**TASK TO CARRY OUT:** If a line holds the word "wordt", copy it from the entries.

==== AVAILABLE RECORDS ====

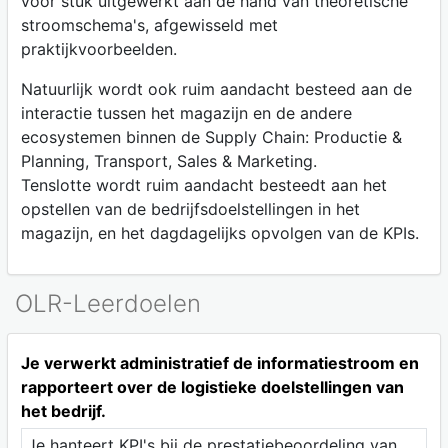
voor stuk uitgewerkt aan de hand van theoretische
stroomschema's, afgewisseld met
praktijkvoorbeelden.
Natuurlijk wordt ook ruim aandacht besteed aan de
interactie tussen het magazijn en de andere
ecosystemen binnen de Supply Chain: Productie &
Planning, Transport, Sales & Marketing.
Tenslotte wordt ruim aandacht besteedt aan het
opstellen van de bedrijfsdoelstellingen in het
magazijn, en het dagdagelijks opvolgen van de KPIs.
OLR-Leerdoelen
Je verwerkt administratief de informatiestroom en
rapporteert over de logistieke doelstellingen van
het bedrijf.
Je hanteert KPI's bij de prestatiebeoordeling van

====

**ANSWER FOR THIS EXERCISE:**
Natuurlijk wordt ook ruim aandacht besteed aan de
Tenslotte wordt ruim aandacht besteedt aan het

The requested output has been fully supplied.